Angela Merkel tiene un agudo sentido de la imagen que el pueblo alemán anhela tener de sí mismo. En su discurso que raya con el populismo, Merkel y su entorno se limitan a enviar aquellos mensajes que los ciudadanos desean escuchar: que la economía alemana es el faro del mundo, que Alemania es la locomotora universal y que "Europa ha empezado a hablar alemán". Además, repiten que Alemania es la víctima de los perezosos meridionales (esos "fiesta und siesta", con que se refieren despectivamente a los mediterráneos), así como de los franceses hedonistas, que, en su conjunto, ordeñan esa vaca que es Alemania.

A principios de julio por primera vez un alto político alemán, el presidente del SPD, Sigmar Gabriel, desveló algunas de las falsedades en las que Angela Merkel basa su política de insolidaridad con Europa, esmeradamente disfrazada de victimismo.
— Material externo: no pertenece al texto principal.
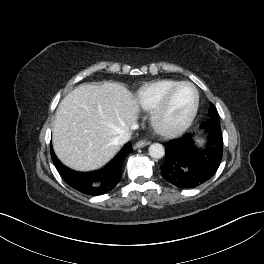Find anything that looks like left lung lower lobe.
Listing matches in <instances>:
<instances>
[{
  "mask_svg": "<svg viewBox=\"0 0 264 264\" xmlns=\"http://www.w3.org/2000/svg\"><path fill=\"white\" fill-rule=\"evenodd\" d=\"M206 140L195 143L186 133L166 143V160L161 166L163 176L180 188H194L209 180L217 171L223 155L221 129L201 125Z\"/></svg>",
  "mask_w": 264,
  "mask_h": 264,
  "instance_id": "obj_1",
  "label": "left lung lower lobe"
}]
</instances>
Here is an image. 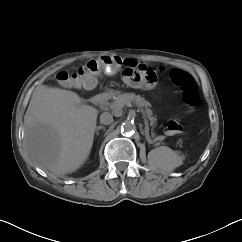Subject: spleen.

Gabriel dijo en el Bundestag: "Es falso presentar permanentemente a Alemania como el pagador de la Unión Europea: no somos un pagador neto, sino un ganador neto. Desde la creación de la unión monetaria Alemania ha ganado 556.000 millones de euros más que los que ha destinado a ayuda financiera: somos el beneficiario neto de la EU y esto hay que decirlo claro y alto."

Derrotada en dos guerras mundiales, causante de varias decenas de millones de muertos, Alemania no ha podido enorgullecerse de sí misma desde hace un siglo. Por eso, el cuento sobre la propia excelencia que le brinda su canciller ha convertido gran parte del país en una fiesta nacionalista.

Es curioso observar la capacidad de la gente por adoptar como verdad una falacia cuando ésta se repite una y otra vez. Merkel, que nació y se formó en la Alemania del Este, uno de los reinos de la mentira proclamada a bombo y platillo, es perfectamente consciente de que insistiendo en una falsedad, ésta, para el interlocutor, se convierte en verdad. Uno de esos mitos de la era comunista, convertidos en creencia mundialmente extendida, era el de la sanidad gratuita: pocos llegaron a sospechar que los servicios sanitarios decentes se pagaban en los países comunistas con artículos de lujo, con los que se sobornaba al médico, a la enfermera y hasta al oficinista que determinaba la fecha de la operación. De modo parecido, la Alemania de hoy asimiló de buen grado la falacia halagüeña de ser la abnegada víctima de Europa y con éxito la extendió por el mundo.

Para generar votos en las elecciones del año que viene, la canciller Merkel ha escogido el camino de dividir Europa en el norte y el sur (al igual que en su tiempo hizo José María Aznar, y las graves consecuencias de su política duran hasta hoy). Mientras que Merkel vocifera de cara afuera su "¡Más Europa!", de cara a sus votantes atiza el fuego del rencor contra los mediterráneos. Es un camino peligroso para una Alemania que, después de 60 años de intentarlo, acaba de ganarse la credibilidad en el mundo como país arrepentido de su pasado. Las heridas históricas se curan con dificultad y basta poco para que se abran. Y Angela Merkel y los suyos han vuelto a una práctica tristemente conocida en el pasado: la de demonizar pueblos enteros, al griego y al español, y en menor medida al italiano y al francés.

La Alemania de Merkel intenta imponer a Europa lo que considera como su valor supremo, la economía, y sus virtudes supremas, la disciplina, el trabajo y el rigor. La canciller se indigna al ver naciones que prefieren vivir, divertirse y gastar antes que ahorrar y castiga duramente cualquier ligereza cometida en este sentido. Así castigó a Grecia en un momento en que salvándola hubiera podido prevenir la gravedad de la crisis actual. A Merkel, hija de un pastor protestante, le es cara esa creencia del cristianismo noreuropeo de que el sufrimiento regenera. Suponiendo que a nivel moral esa dudosa hipótesis fuera cierta, en economía resulta tajantemente errónea, como lo demostró en su día Keynes.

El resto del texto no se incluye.